C. Pour une programmation réaliste et ambitieuse

PNC-France relève que toutes les études sérieuses montrent que la décarbonation de notre société passera en grande partie par la substitution aux combustibles fossiles d’une électricité décarbonée et maîtrisée, et des EnR thermiques. Alors que les combustibles fossiles fournissent encore les deux tiers de notre énergie, le Président ne propose qu’une croissance de 60 % de la consommation d’électricité, soit 750 TWh, bien inférieure à celle de 80 à 90 % environ, recommandée par nos Académies (et retenue par nos voisins), soit 900 TWh, qui nécessitera donc une capacité de production de 1000TWh au moins. Et il ne fait qu’effleurer la question des ENR thermiques, alors que la Cour des Comptes en avait souligné l’importance.

Quelle que soit l’importance du programme EnR proposé, et la rapidité d’une mise en œuvre (reposant sur des importations massives d’éoliennes et de panneaux solaires), l’approvisionnement en électricité restera critique, comme constaté cet hiver, compte tenu du caractère aléatoire de leurs productions. L’arrêt accéléré de capacités de production pilotables (centrales nucléaires, à charbon et au lignite) en France et en Europe d’ici 2030 est très préoccupante et il est devenu inévitable, compte-tenu de l’immobilisme constaté depuis 10 ans, de recourir à la construction en urgence de centrales à gaz de transition, un combustible dont l’actualité rend l’approvisionnement encore plus problématique.

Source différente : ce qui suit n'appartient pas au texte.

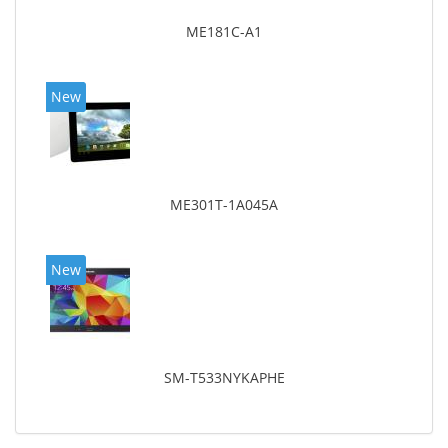
ME181C-A1
New
ME301T-1A045A
New
SM-T533NYKAPHE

Enfin, comment le Président peut-il déclarer que « ces énergies renouvelables sont devenues rentables et compétitives » ! Ignorance ou mensonge ? Peut-il ignorer le coût des effets induits par le caractère aléatoire de ces productions (stockage de l’électricité ou production de substitution à partir de gaz essentiellement fossile et totalement importé) et le surcoût de l’extension associée des réseaux (déjà 103 milliards d’ici 2035 au moins) ? L’étude RTE d’octobre 2021 a clairement établi que les systèmes électriques les mieux dotés en énergie nucléaire sont les plus économiques.

PNC-France tient enfin à souligner quelques points majeurs qui devraient figurer dans la feuille de route du Gouvernement pour marquer l’ambition industrielle du Président :

  • Le nombre d’EPR2 nécessaires en 2050 est d’au moins 30 unités. Cet objectif est cohérent avec la mise en service de 2 à 3 réacteurs par an à partir de 2035, ce qui est une performance industrielle tout à fait accessible aux acteurs de la filière.
  • L’objectif de développement de « réacteurs du futur » demande à être précisé. La priorité donnée au projet NUWARD est pertinent sous réserve d’une première construction en France : c’est un réacteur adapté à des réseaux de taille moyenne (à l’exportation), au remplacement de centrales à charbon, à des réseaux de chauffage urbain ou de chaleur industrielle. En ce qui concerne les réacteurs de petite et moyenne puissance (SMR) de quatrième génération ils doivent être surgénérateurs et être développés en même temps qu’une version de forte puissance.
  • La vision à long terme sur les activités concernant le cycle du combustible est essentielle: le retraitement des combustibles, domaine sur lequel la France a encore une avance considérable mériterait, comme souligné par l’Autorité de sûreté nucléaire, une vision 2040 ambitieuse.
  • La relance vigoureuse d’un programme de développement de réacteurs surgénérateurs de 4ème génération, doit être affichée sans ambigüité, avec l’objectif d’utiliser l’immense potentiel que représente notre stock d’uranium appauvri, qui nous offre des millénaires d’électricité, et d’améliorer encore la gestion des déchets radioactifs.
  • L’avancée du programme CIGEO de réalisation d’un stockage géologique des déchets de haute radioactivité/vie longue aurait pu être saluée et le lancement effectif de la construction devrait être annoncé sans délai. Cette technologie, reconnue mondialement comme la plus satisfaisante pour le stockage à long terme des déchets de haute activité, est autorisée en Suède et Finlande, en cours de développement dans de nombreux pays, et requise dans le cadre de la taxonomie pour une finance durable.
  • Enfin, il importe que le gouvernement fasse preuve de volonté et refuse de céder à la violence lors d’enquêtes publiques, comme constaté une fois de plus le mois dernier avec le report de l’enquête publique sur le projet de nouvelle piscine de stockage d’EDF à La Hague ! Un réexamen détaillé de l’ensemble des procédures administratives imposées sans réelle valeur ajoutée au déploiement des projets nucléaires devrait être entrepris afin d’éviter l’empilement de délais inutiles, contraires à l’intérêt général.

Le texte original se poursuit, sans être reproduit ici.